When a buyer asks for an unreasonable discount, frame it as a fundamental value misalignment and suggest you're not a fit. This forces them to moderate their position and prove they're serious, pulling them back into a reasonable negotiation.
A deal's internal priority and executive backing (feet moving forward) are more reliable indicators of closing intent than procurement's negotiation tactics (mouth asking for discounts). Prioritize a buyer's actions over their words.
After agreeing on terms, delay sending the final approval email for several hours. CC an executive (CEO or CFO) on the email to add gravity and make the concessions feel like a significant, one-time exception that was difficult to secure.
Once commercial terms are agreed upon, immediately project-manage the legal process. Set micro-deadlines for receiving first cuts and returning revisions, and crucially, pre-schedule a legal-to-legal call on the calendar to create urgency and prevent delays.
Towards the end of a negotiation, when major discounts are exhausted, shift to asking for trivial concessions like minor changes in billing terms. This 'grandma counting out change' tactic subtly communicates that you have no more significant value to give.
If a buyer cites a cheaper competitor, push them towards that option. This counter-intuitive move forces them to articulate the unique value they see in your product, shifting the conversation from a price comparison back to the value gap you provide.
To prevent being 'salami-sliced' with endless requests, state that you only get one chance to take a revised deal to your CFO for approval. This forces the buyer to consolidate all their asks—price, terms, seats—into a single, comprehensive request.
When a buyer acts shocked by your price, don't immediately offer a discount. Instead, mirror their surprise and question your own process. This puts the onus on them to explain their expectation, revealing whether their reaction is genuine or a negotiation tactic.

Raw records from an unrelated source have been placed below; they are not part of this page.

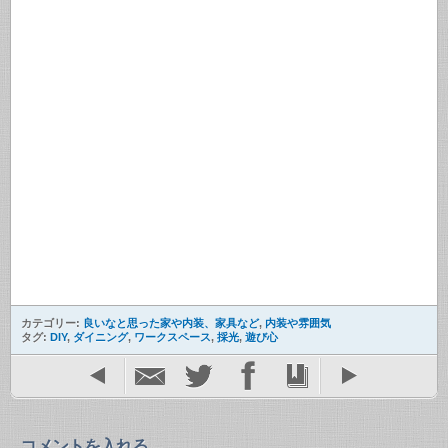
カテゴリー:
良いなと思った家や内装、家具など
,
内装や雰囲気
タグ:
DIY
,
ダイニング
,
ワークスペース
,
採光
,
遊び心
コメントを入れる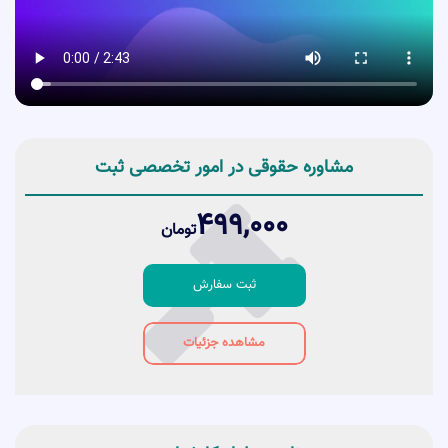
مشاوره حقوقی در امور تخصصی ثبت
499,000
تومان
ثبت سفارش
مشاهده جزئیات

Before revealing the final number, get explicit confirmation on three points: the problems you solve (Problem Agreement), the steps to purchase (Process Agreement), and the mechanics of your pricing (Pricing Structure Agreement). This frames the price as a logical conclusion, not a starting point for battle.
If you can't meet a buyer's exact ask, present two final options that force a tradeoff between their most important variables. For example, offer a higher price for a one-year deal vs. a lower price for a two-year deal. This empowers them to choose while ensuring you win either way.